Operating System - OpenVMS
1839249 Members
2968 Online
110137 Solutions
New Discussion

Re: openVMS boot strap failure

 
SOLVED
Go to solution
nipun_2
Regular Advisor

openVMS boot strap failure

Hi,
I have 3 node common environment cluster on ethernet lan running OpenVMS 7.3-1.

The systems were running fine and I recently rebooted the system.
So I started the main node and while it was sarting up, I started the Satellite node (Sat1)

and then when these two nodes were up I started the second satellite node (Sat2).

However Sat2 did not boot

This is how the events unfolded

>>>boot ewa0
starting MOP boot
....

bootstrap failure
^C to abort
retrying..

and this goes on

Is the order of booting a problem

I can start with Sever node then Sat2 and then Sat1

Let me know if you have any ideas

I not well versed in OpenVMS so please try to give me specific commands or an idea for where to look for the specific documentation.

Thanks in advance
16 REPLIES 16
John Donovan_4
Frequent Advisor

Re: openVMS boot strap failure

I have always started 1 node at a time when bringing up the whole cluster. main, sat1 & sat2. Your main system should be up completely before starting the satellite nodes.
"Difficult to see, always in motion is the future..."
Volker Halle
Honored Contributor

Re: openVMS boot strap failure

Nipun,

please check SYS$MANAGER:OPERATOR.LOG of your boot member (main node) for any messages seen when trying to (unsuccessfully) boot SAT2 and consider to include these messages in your next reply.

Volker.
nipun_2
Regular Advisor

Re: openVMS boot strap failure

Hi Hein,
Here is the operator log file.
Today morning I tried to again boot Sat2 but in the following sequence
Main server (completely up and running)
boot Sat2 (same error as before boostrap failure)

boot Sat1 (sucessfully booted)

I am attaching the log file.

Please let me know what you guys think

Note: SC4238 is the name of the Server node
Volker Halle
Honored Contributor

Re: openVMS boot strap failure

Nipun,

nothing in the OPERATOR.LOG file from a successful or even unsuccessful boot atttempt of Sat2. This implies, that the MOP boot request did not even reach node SC4238.

Did it ever work ? How do you normally boot Sat2 ? Via DECnet MOP (MC NCL SHOW MOP CLIENT *) or LANCP MOP (MC LANCP SHOW NODE) ?

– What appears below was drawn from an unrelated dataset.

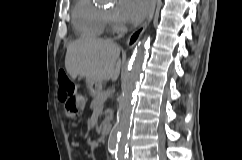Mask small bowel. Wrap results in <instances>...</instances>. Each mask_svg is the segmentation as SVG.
<instances>
[{"instance_id": "obj_1", "label": "small bowel", "mask_w": 242, "mask_h": 160, "mask_svg": "<svg viewBox=\"0 0 242 160\" xmlns=\"http://www.w3.org/2000/svg\"><path fill=\"white\" fill-rule=\"evenodd\" d=\"M78 99L80 100V105H79V108L77 110V113H80L83 110V107H84V99L82 97H78Z\"/></svg>"}]
</instances>
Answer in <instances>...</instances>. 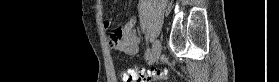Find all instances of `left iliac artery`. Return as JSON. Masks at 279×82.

At 10:52, there are LANACP messages showing that EIA0 and EWA0 are being enabled for MOP downline loading, but this is 1 minute before shutdown of node SC4238 ?!

If you only have a DTSS server configured on your LAN; you might want to get rid of those 'Too Few Servers Detected' DECnet event messages by using the following NCL command:

$ MC NCL
BLOCK EVENT DISPATCHER OUTBOUND STREAM local_stream GLOBAL FILTER -
((NODE,DTSS), Too Few Servers Detected)

This command can be executed interactively. This supported place for this command is in SYS$MANAGER:NET$EVENT_LOCAL.NCL ( see comments in SYS$MANAGER:NET$EVENT_LOCAL.TEMPLATE)

Volker.
Joseph Huber_1
Honored Contributor

Re: openVMS boot strap failure

In Your operator.log (it dates 5-jun-2003, is it really from today ???), there is LANCP MOP services enabled, but no attempt of successfull or unsucessfull to boot.
This means the MOP boot requests from Sat2 do not arrive at the server.
Is EWA0 connected to the right LAN ?
http://www.mpp.mpg.de/~huber
nipun_2
Regular Advisor

Re: openVMS boot strap failure

From the discussion going on here,
I did the following changed the ethernet cable and did the boot process. It still did not work.
Then I shutdown the Sat2 node (turned off the power) and again started it (it was configured for auto boot through ewa0)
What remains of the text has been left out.